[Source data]
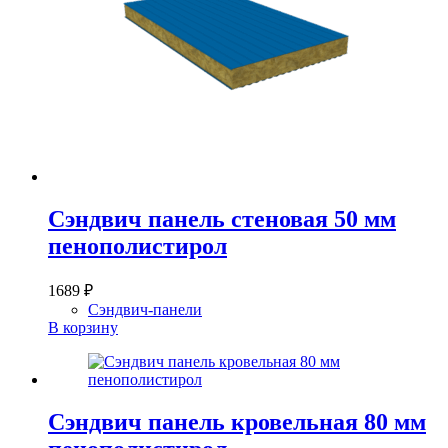
Сэндвич панель стеновая 50 мм
пенополистирол
1689
₽
Сэндвич-панели
В корзину
Сэндвич панель кровельная 80 мм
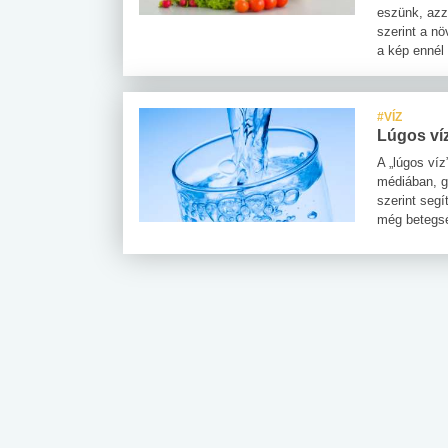
eszünk, azza
szerint a nö
a kép ennél
#VÍZ
Lúgos ví
A „lúgos víz
médiában, g
szerint segí
még betegsé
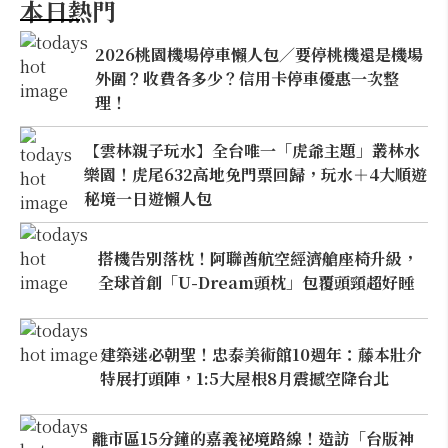
本日熱門
2026桃園機場停車懶人包／要停桃機還是機場
外圍？收費各多少？信用卡停車優惠一次整
理！
【雲林親子玩水】全台唯一「虎爺主題」叢林水
樂園！虎尾632高地免門票回歸，玩水＋4大順遊
秘境一日遊懶人包
搭機告別落枕！阿聯酋航空經濟艙座椅升級，
全球首創「U-Dream頭枕」包覆頭頸超好睡
建築迷必朝聖！忠泰美術館10週年：藤本壯介
特展打頭陣，1:5大屋根8月震撼空降台北
離市區15分鐘的嘉義祕境路線！造訪「台版神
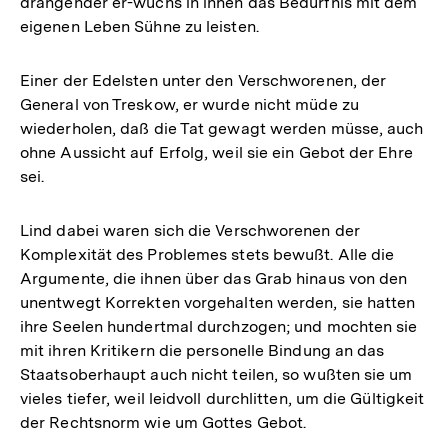
drängender er-wuchs in ihnen das Bedürfnis mit dem
eigenen Leben Sühne zu leisten.
Einer der Edelsten unter den Verschworenen, der
General von Treskow, er wurde nicht müde zu
wiederholen, daß die Tat gewagt werden müsse, auch
ohne Aussicht auf Erfolg, weil sie ein Gebot der Ehre
sei.
Lind dabei waren sich die Verschworenen der
Komplexität des Problemes stets bewußt. Alle die
Argumente, die ihnen über das Grab hinaus von den
unentwegt Korrekten vorgehalten werden, sie hatten
ihre Seelen hundertmal durchzogen; und mochten sie
mit ihren Kritikern die personelle Bindung an das
Staatsoberhaupt auch nicht teilen, so wußten sie um
vieles tiefer, weil leidvoll durchlitten, um die Gültigkeit
der Rechtsnorm wie um Gottes Gebot.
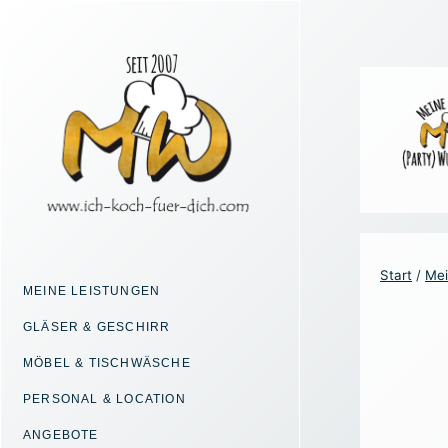
Zum
Inhalt
springen
Start
/
Mei
MEINE LEISTUNGEN
GLÄSER & GESCHIRR
MÖBEL & TISCHWÄSCHE
PERSONAL & LOCATION
ANGEBOTE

__YOUR GOAL__
Output the entries above exactly. Do not include the pictures.

__OUTPUT FOR THIS EXERCISE__
Сэндвич панель стеновая 50 мм
пенополистирол
1689
₽
Сэндвич-панели
В корзину
Сэндвич панель кровельная 80 мм
eszünk, azza
szerint a nö
a kép ennél
#VÍZ
Lúgos ví
A „lúgos víz
médiában, g
szerint segí
még betegsé
本日熱門
2026桃園機場停車懶人包／要停桃機還是機場
外圍？收費各多少？信用卡停車優惠一次整
理！
【雲林親子玩水】全台唯一「虎爺主題」叢林水
樂園！虎尾632高地免門票回歸，玩水＋4大順遊
秘境一日遊懶人包
搭機告別落枕！阿聯酋航空經濟艙座椅升級，
全球首創「U-Dream頭枕」包覆頭頸超好睡
建築迷必朝聖！忠泰美術館10週年：藤本壯介
特展打頭陣，1:5大屋根8月震撼空降台北
離市區15分鐘的嘉義祕境路線！造訪「台版神
drängender er-wuchs in ihnen das Bedürfnis mit dem
eigenen Leben Sühne zu leisten.
Einer der Edelsten unter den Verschworenen, der
General von Treskow, er wurde nicht müde zu
wiederholen, daß die Tat gewagt werden müsse, auch
ohne Aussicht auf Erfolg, weil sie ein Gebot der Ehre
sei.
Lind dabei waren sich die Verschworenen der
Komplexität des Problemes stets bewußt. Alle die
Argumente, die ihnen über das Grab hinaus von den
unentwegt Korrekten vorgehalten werden, sie hatten
ihre Seelen hundertmal durchzogen; und mochten sie
mit ihren Kritikern die personelle Bindung an das
Staatsoberhaupt auch nicht teilen, so wußten sie um
vieles tiefer, weil leidvoll durchlitten, um die Gültigkeit
der Rechtsnorm wie um Gottes Gebot.
Zum
Inhalt
springen
Start
/
Mei
MEINE LEISTUNGEN
GLÄSER & GESCHIRR
MÖBEL & TISCHWÄSCHE
PERSONAL & LOCATION
ANGEBOTE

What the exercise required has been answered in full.